Salutati was ahead of the curve. The Muslims were indeed on the march. The Ottoman advance through Anatolia, the Near East, and the Balkans soon brought the humanistic hatred of Islam into sharp focus. For the first time since the early Middle Ages, a powerful Islamic state seemed to threaten the territorial integrity of Western Christendom, and the risk of Europe being conquered by the Muslims appeared to be a very real possibility. The Council of Florence in 1439—memorialized by Gozzoli’s
Journey of the Magi to Bethlehem
—had been a last-ditch attempt to reconcile the Eastern and Western Churches in the hope of providing
a united Christian front to meet the Turkish onslaught. But the fall of Constantinople in 1453 illustrated the magnitude of the threat and the futility of such theological quibbling. The capital of Rome’s first Christian emperor had been lost to the infidel after more than a thousand years. As the last vestiges of the Roman Empire tumbled to the ground, shock waves swept throughout Italy. Action, the humanists felt, was needed. Now. The earlier desire to avenge the inglorious failure of the crusading movement metamorphosed into a broader longing to crush the Ottoman Empire by whatever means necessary, or Italy might be next.

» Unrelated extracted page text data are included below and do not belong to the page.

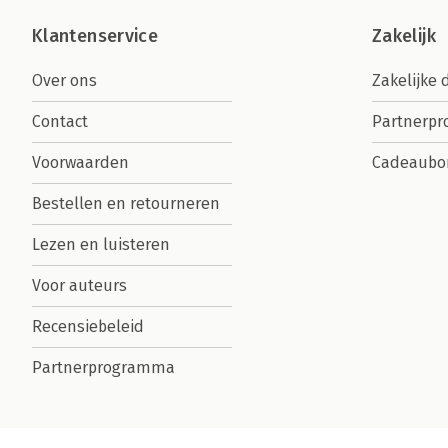
Klantenservice
Zakelijk
Over ons
Zakelijke 
Contact
Partnerp
Voorwaarden
Cadeaubo
Bestellen en retourneren
Lezen en luisteren
Voor auteurs
Recensiebeleid
Partnerprogramma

Almost immediately after his coronation in 1455, Callixtus III began “to prepare himself to support Christendom, which, it was seen, was about to be oppressed by the Turks.” To this end, preachers such as Fra
Giovanni da Napoli,
Michele Carcano, Fra
Roberto Caracciolo da Lecce, and San
Bernardino of Siena were sent throughout Italy “
to persuade princes and peoples to arm themselves on behalf of their religion and to support an undertaking against the common enemy with their money and their persons.”
Although this ultimately came to nothing, the baton was taken up with greater fervor by Callixtus’s successor, Pius II. Claiming that Mehmed the Conqueror aspired “
to rule all of Europe” and “to stamp out the holy gospel and sacred law of Christ,” Pius sought to unite all of Christendom for the sacred task of conquering the Turks, and it was for the sole purpose of announcing the war that a diet was convened in
Mantua in 1459. Reminding the princes present that “
once the Hungarians were conquered, the Germans, Italians, and indeed all Europe would be subdued, a calamity that must bring with it the destruction of [the Christian] faith,” Pius did his best to impress upon them the urgent religious need for an immediate campaign against the Ottoman Turks.